Nitekim 6102 sayılı Türk Ticaret Kanunun 547.maddesinde “(1)Tasfiyenin kapanmasından sonra ek tasfiye işlemlerinin yapılmasının zorunlu olduğu anlaşılırsa, son tasfiye memurları, yönetim kurulu üyeleri, pay sahipleri veya alacaklılar, şirket merkezinin bulunduğu yerdeki Asliye Ticaret Mahkemesinden bu ek işlemler sonuçlandırılıncaya kadar, şirketin yeniden tescilini isteyebilirler. (2) Mahkeme istemin yerinde olduğuna kanaat getirirse, şirketin ek tasfiye için yeniden tesciline karar verir ve bu işlemleri yapmaları için son tasfiye memurlarını veya yeni bir veya bir kaç kişiyi tasfiye memuru olarak atayarak tescil ve ilan ettirir” hükmü düzenlenmiştir.Şirket tüzel kişiliğinin ihyası davasında, husumet tasfiyeyi sağlayan memur ile ticaret sicil müdürlüğüne düşer (Yargıtay 11. Hukuk Dairesinin 08/10/2019 tarih ve 2019/3602 Esas 2019/6319 Karar sayılı ilamı).
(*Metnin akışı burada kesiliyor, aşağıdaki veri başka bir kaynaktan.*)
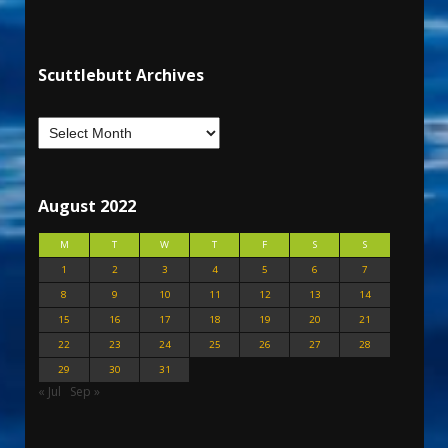
Scuttlebutt Archives
August 2022
M
T
W
T
F
S
S
1
2
3
4
5
6
7
8
9
10
11
12
13
14
15
16
17
18
19
20
21
22
23
24
25
26
27
28
29
30
31
« Jul
Sep »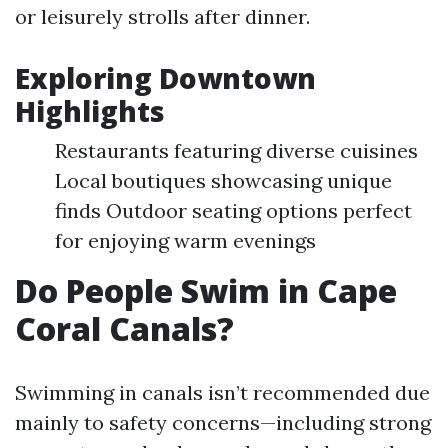
or leisurely strolls after dinner.
Exploring Downtown
Highlights
Restaurants featuring diverse cuisines
Local boutiques showcasing unique
finds Outdoor seating options perfect
for enjoying warm evenings
Do People Swim in Cape
Coral Canals?
Swimming in canals isn’t recommended due
mainly to safety concerns—including strong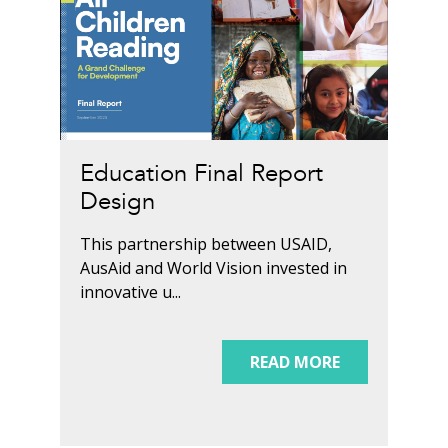
Education Final Report
Design
This partnership between USAID,
AusAid and World Vision invested in
innovative u...
READ MORE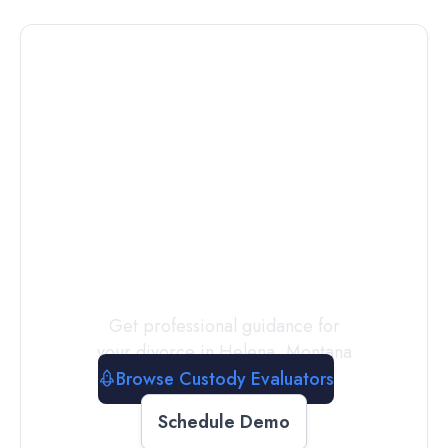
Connect with
a
Custody
Evaluator
Today
Get professional guidance for
your divorce in
Helena
,
Montana
Browse Custody Evaluators
Schedule Demo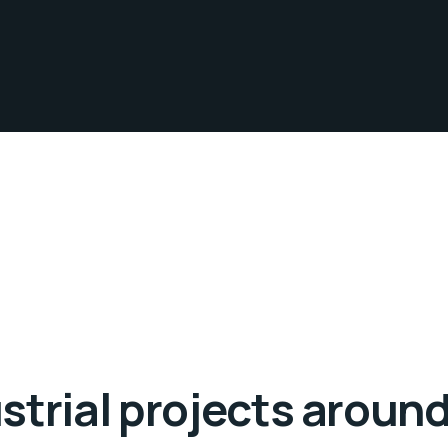
strial projects around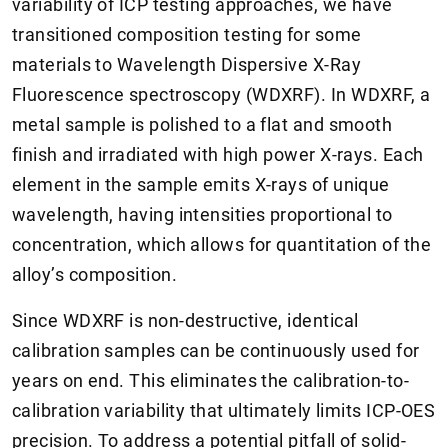
variability of ICP testing approaches, we have
transitioned composition testing for some
materials to Wavelength Dispersive X-Ray
Fluorescence spectroscopy (WDXRF). In WDXRF, a
metal sample is polished to a flat and smooth
finish and irradiated with high power X-rays. Each
element in the sample emits X-rays of unique
wavelength, having intensities proportional to
concentration, which allows for quantitation of the
alloy’s composition.
Since WDXRF is non-destructive, identical
calibration samples can be continuously used for
years on end. This eliminates the calibration-to-
calibration variability that ultimately limits ICP-OES
precision. To address a potential pitfall of solid-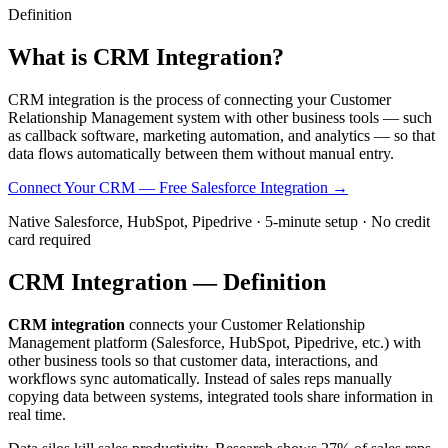
Definition
What is
CRM Integration?
CRM integration is the process of connecting your Customer
Relationship Management system with other business tools — such
as callback software, marketing automation, and analytics — so that
data flows automatically between them without manual entry.
Connect Your CRM — Free
Salesforce Integration →
Native Salesforce, HubSpot, Pipedrive · 5-minute setup · No credit
card required
CRM Integration — Definition
CRM integration
connects your Customer Relationship
Management platform (Salesforce, HubSpot, Pipedrive, etc.) with
other business tools so that customer data, interactions, and
workflows sync automatically. Instead of sales reps manually
copying data between systems, integrated tools share information in
real time.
Somut davada, dava dışı şirketin 31/01/2013 tarihli genel kurulunda tasfiyeye girme kararı alındığı, şirket tasfiye memurluğuna davalı…’ın seçildiği bu kararın 11/02/2013 tarih ve … sayılı Ticaret Sicili Gazetesinde ilan edildiği, tasfiyeye girdiğine dair alacaklılara çağrı yapılan üç ilan gazetesinin yayınlandığı, 3. İlanın 25/02/2013 tarihinden itibaren 1 yılı aşkın süre geçtikten sonra 23/07/2014 tarihinde şirketin tasfiyesinin sonlandığına dair genel kurul kararının tescilinin 01/08/2014 tarihinde yapıldığı, şirketin terkinin 05/08/2014 tarih ve … sayılı ticaret sicili gazetesinde ilan edildiği davacı tarafından …. Şti olan alacağının tahsili istemiyle Ankara 4.İş Mahkemesine 29.03.2010 tarihinde rücuen tazminat davası açıldığı mahkemece yapılan yargılama sonunda 20.01.2015 tarihinde davanın reddine karar verildiği kararın temyizi üzerine Yargıtay 10.Hukuk Dairesinin 2020/10765 esas 2021/9865 karar sayılı ilamı ile şirketin terkin edildiği anlaşıldığından ihya kararı alınarak taraf teşkilinin sağlanması yönünden kararın bozulduğu,bu nedenle davacı tarafın şirketin ihyasını istemekte hukuki yararı bulunduğu ve şirketin ihyasının gerektiği,husumetin tasfiyeyi sağlayan memur ile yasal hısım konumunda ticaret sicil müdürlüğüne yöneltilmesinde bir isabetsizlik bulunmaktadır. İlk Derece Mahkemesi’nin ihyaya ve hakkında dava devam ederken tasfiye kapanışı yapan tasfiye memurunun davaya neden olduğu gözetildiğinde masraftan tasfiye memurunun sorumlu tutulmasına ilişkin kararında usul ve yasaya aykırılık bulunmadığından davalı tasfiye memuru istinaf istemi esastan red edilmiştir.
Tüm bu nedenlerle ilk derece mahkemesinin davanın kabulü yönündeki kararında herhangi bir isabetsizlik görülmediğinden davalı…’nın istinaf başvurusunun esastan reddine karar vermek gerekmiş ve takdiren aşağıdaki şekilde hüküm kurulmuştur.
HÜKÜM: Yukarıda Açıklanan Nedenlerle;
1-Davalı…’nın istinaf başvurusunun HMK’nın 353/(1)-b.1 maddesi gereğince ESASTAN REDDİNE,
2-Davalıdan alınması gerekli olan 80,70 TL harç peşin olarak yatırıldığından başkaca harç alınmasına yer olmadığına,
3-Davalı tarafça yapılan yargılama giderlerinin üzerinde bırakılmasına,
4-İstinaf incelemesi sırasında duruşma açılmadığından taraflar yararına vekalet ücreti taktirine yer olmadığına,
Dosya üzerinde yapılan inceleme sonucunda HMK’nın 361. maddesi uyarınca gerekçeli kararın tebliğinden itibaren iki haftalık süre içerisinde Yargıtay’da temyiz kanun yolu açık olmak üzere oy birliği ile karar verildi.22/12/2022

Başkan- Üye – Üye – Zabıt Katibi

Bu belge 5070 sayılı Elektronik İmza Kanunu hükümlerine göre UYAP sistemi üzerinden elektronik imza ile imzalanmıştır.